The Company refined its strategic focus in the Fourth
Quarter of 1999 in order to enhance its positioning and
flexibility in the rapidly growing market for Internetworking
technology and to improve the utilization of its assets and
competencies. Key elements of the business strategy involve the
segregation of the Company's core technology into separate
business units and identifying strategic investment opportunities
and/or associations with other operating companies. In
conjunction with this strategy at the annual meeting on May 26,
2000 the Company changed its name to PASW, Inc.
Establishing separate business units for the core
technology will facilitate the ability to develop and
commercialize the underlying technology and will also allow for
either private or public investment, joint ventures or mergers
that are beneficial to such development and commercialization.
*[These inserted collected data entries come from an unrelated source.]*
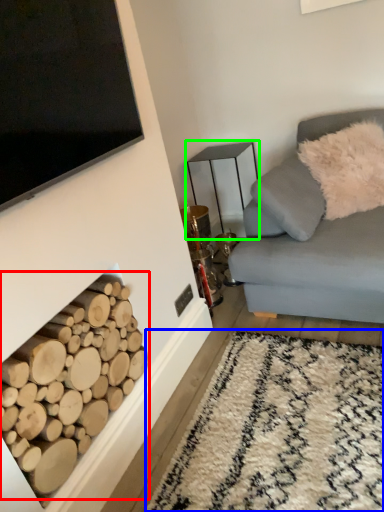 Question: Considering the real-world distances, which object is farthest from driftwood (highlighted by a red box)? plain (highlighted by a blue box) or table (highlighted by a green box)?

Choices:
 (A) plain
 (B) table

Answer: (B) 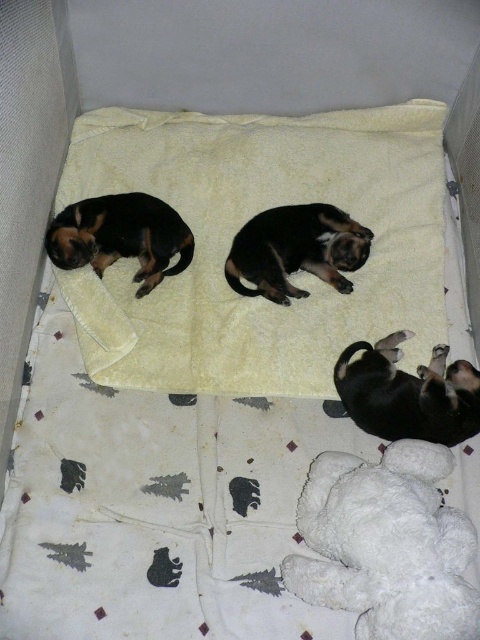 Does black fur dog at lower right come in front of black and tan fur at upper left?

Yes, it is.

Does black fur dog at lower right appear under black and tan fur at upper left?

Correct, black fur dog at lower right is located below black and tan fur at upper left.

Who is more distant from viewer, (x=394, y=413) or (x=139, y=296)?

The point (x=139, y=296) is more distant.

Find the location of `black fur dog at lower right`. black fur dog at lower right is located at coordinates (408, 394).

Can you confirm if black fur dog at lower right is positioned to the right of black fur dog at center?

Indeed, black fur dog at lower right is positioned on the right side of black fur dog at center.

Is black fur dog at lower right wider than black fur dog at center?

In fact, black fur dog at lower right might be narrower than black fur dog at center.

Measure the distance between black fur dog at lower right and camera.

1.35 meters

The image size is (480, 640). I want to click on black fur dog at lower right, so click(408, 394).

Does yellow soft blanket at upper center appear over black fur dog at lower right?

Correct, yellow soft blanket at upper center is located above black fur dog at lower right.

Is yellow soft blanket at upper center thinner than black fur dog at lower right?

No.

The height and width of the screenshot is (640, 480). What do you see at coordinates (240, 225) in the screenshot? I see `yellow soft blanket at upper center` at bounding box center [240, 225].

Where is `yellow soft blanket at upper center`? yellow soft blanket at upper center is located at coordinates (240, 225). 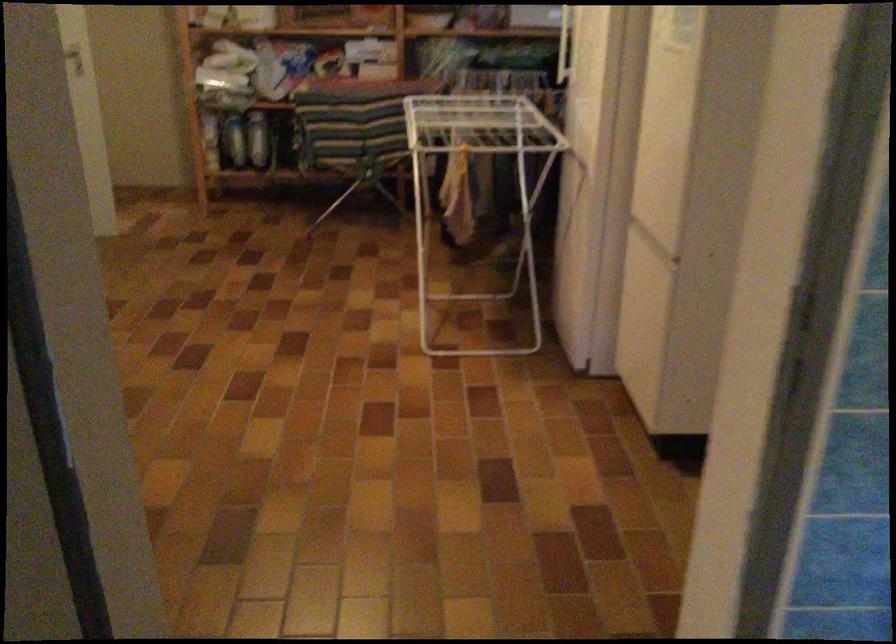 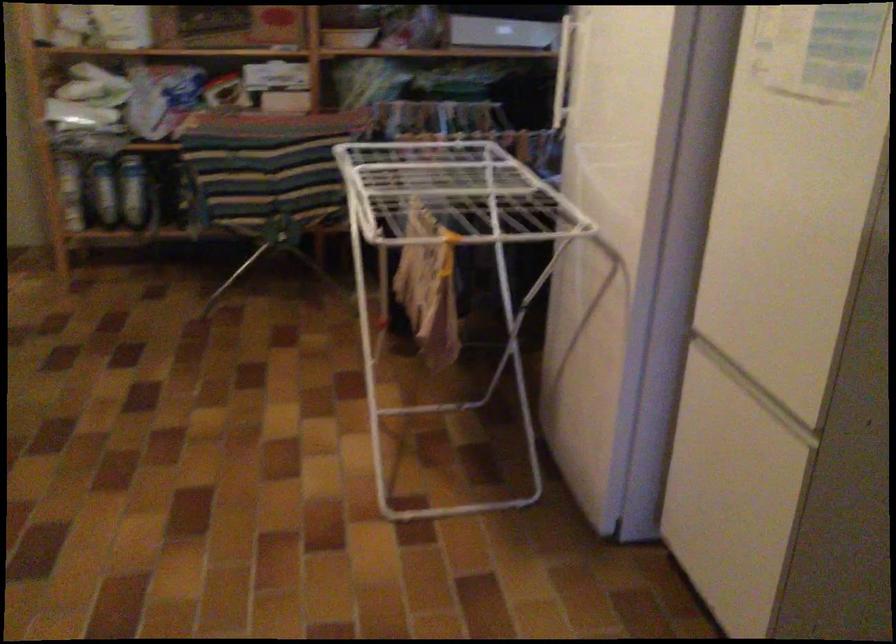 In the second image, find the point that corresponds to [250,138] in the first image.

(133, 191) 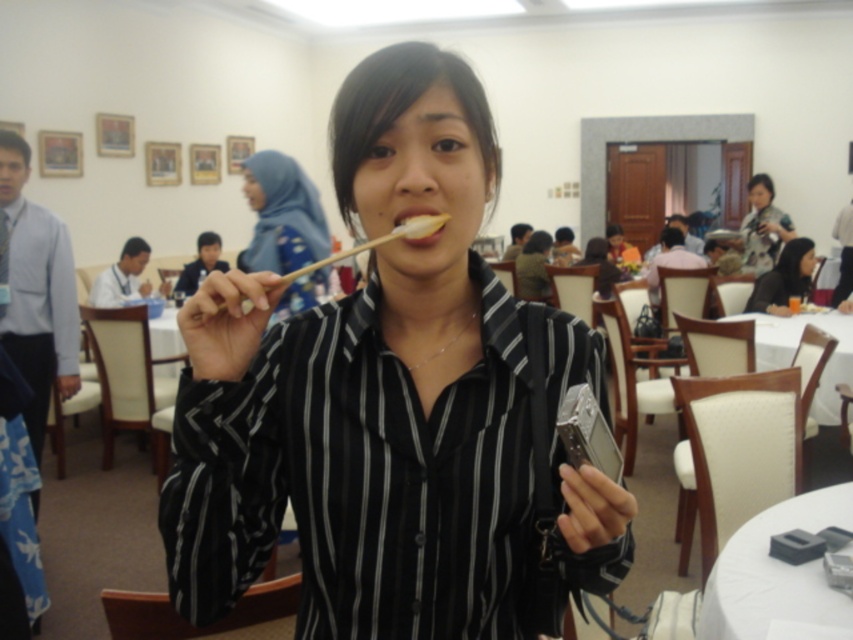 Can you confirm if black striped shirt at center is wider than blue fabric hijab at upper center?

No, black striped shirt at center is not wider than blue fabric hijab at upper center.

Which is above, black striped shirt at center or blue fabric hijab at upper center?

Positioned higher is blue fabric hijab at upper center.

Find the location of a particular element. The image size is (853, 640). black striped shirt at center is located at coordinates (392, 404).

Is patterned fabric scarf at upper right to the left of black fabric shirt at center from the viewer's perspective?

Incorrect, patterned fabric scarf at upper right is not on the left side of black fabric shirt at center.

Does point (753, 193) come closer to viewer compared to point (793, 253)?

No, (753, 193) is behind (793, 253).

Identify the location of patterned fabric scarf at upper right. This screenshot has width=853, height=640. (762, 227).

Can you confirm if blue fabric hijab at upper center is positioned below black fabric shirt at center?

No, blue fabric hijab at upper center is not below black fabric shirt at center.

Which is in front, point (241, 262) or point (769, 300)?

Point (241, 262) is in front.

What are the coordinates of `blue fabric hijab at upper center` in the screenshot? It's located at (281, 216). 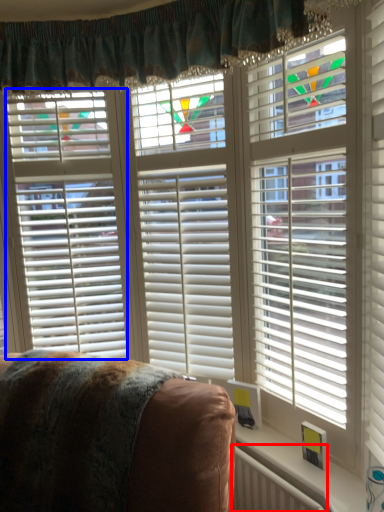 Question: Which of the following is the farthest to the observer, radiator (highlighted by a red box) or blind (highlighted by a blue box)?

Choices:
 (A) radiator
 (B) blind

Answer: (B) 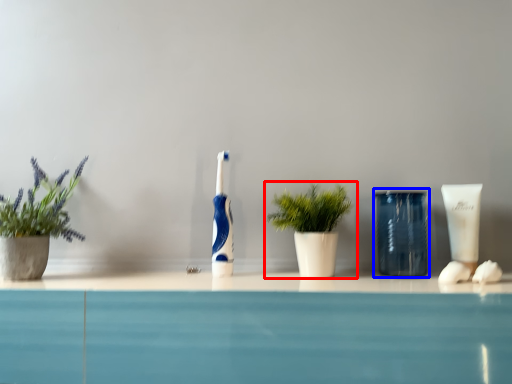 Question: Which point is closer to the camera, houseplant (highlighted by a red box) or glass vase (highlighted by a blue box)?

Accordingly, the Company transferred the operating assets and
technology that represented the historical business of the
Company into two wholly owned subsidiaries. The technology and
personnel responsible for the Internet and Web related software
and software development tools now operate as Pacific Softworks.
The technology and personnel responsible for the embedded Web
browser and server now operate as PSI Web Technologies, Inc.
During 1999 the Company also established Alera Systems, Inc.,
formerly iApplianceNet.com, a development stage company and a
wholly owned subsidiary, to provide Internet-active merchandise
and service store displays and the infrastructure that supports
them.
The Company also commenced a program of identifying
strategic investment opportunities and/or associations with
operating companies that are compatible and complementary to the
plan of operations. In accordance with this program, the Company
made an investment in Combio, formerly FSPNetwork, Inc.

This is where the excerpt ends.